The IMISCOE PhD Training Committee hosted the second session for the new PhD Academy cohort on 4 December 2025, which also served as their first interactive workshop. The two-hour session brought together doctoral researchers from the IMISCOE PhD Academy for a lively and reflective exchange, with the dual aim of mapping the many stages of the PhD journey and fostering a sense of closeness within the cohort by creating space for participants to get to know one another and each other’s research more deeply.

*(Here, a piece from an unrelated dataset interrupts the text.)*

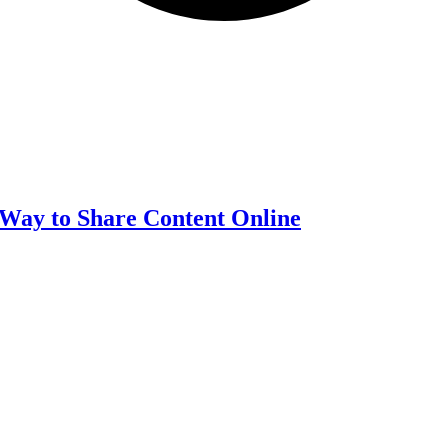
 Way to Share Content Online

Titled The Rebel’s Guide to PhD Life, the workshop combined research-informed insights, personal stories and observations, and collective reflection. Rather than offering prescriptive advice, the session invited participants to critically engage with the conditions shaping doctoral life and to reflect on how they wish to navigate them. The themes addressed included motivations for pursuing a PhD; the institutional structures and power relations that frame academic work; collaboration and co-creation with supervisors and peers; time management and priority setting; nurturing creativity and joy; navigating academic ‘rules of the game’ while remaining true to one’s values; writing in the age of AI; dealing with failure, rejection, and disagreement; sustaining health and well-being; and imagining the usefulness of a PhD beyond academia.
Nilay Kılınç prepared the workshop materials and led the presentation, grounding each theme in existing research. This included, for example, what empirical studies reveal about doctoral experiences, what psychological research suggests about creativity, hobbies and well-being, and how emerging scholarship addresses the role of AI in academic writing. Across 48 slides, the presentation also introduced practical tools and resources that may support PhD researchers in their everyday work, such as time-management and organisational apps, short videos for stretching and eye exercises, as well as an annotated list of 25 academic references intended as introductory reading. These materials were shared with participants after the session as a resource they can return to throughout their PhD.

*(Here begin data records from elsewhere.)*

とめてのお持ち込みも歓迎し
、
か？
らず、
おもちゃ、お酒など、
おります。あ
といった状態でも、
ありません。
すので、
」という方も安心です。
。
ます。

Each thematic block was accompanied by a facilitated discussion led by Nomkhosi Mbatha, who guided participants through a series of creative and open-ended questions designed to prompt reflexivity and peer exchange. Participants were invited to reflect on questions such as how their interest and passion for their topic developed, why their research matters to them personally, when and why time management becomes challenging, and what practices or tools they use to cultivate creativity in their everyday lives. These discussions created an atmosphere of openness, allowing participants to share experiences that are often left unspoken in more formal training settings.
The idea of the ‘rebel’ was invoked quite deliberately, and very much in a constructive spirit. Rebellion, in this sense, was not about railing against, but about taking the time to stop and think: to understand how the system works, what its rules and constraints are, and then to decide consciously how one wishes to operate within them. It is about knowing where you stand, what you care about, and what sort of scholar you want to become.
Set against a PhD landscape that is shifting rapidly, and in which early enthusiasm can all too easily collide with pressure, uncertainty and self-doubt, the workshop offered a space to reflect together and take a step towards ‘know thyself’. In doing so, it encouraged doctoral researchers to take proper ownership of their PhD journeys, combining an honest sense of self with a clear-eyed, strategic understanding of the academic world they are navigating.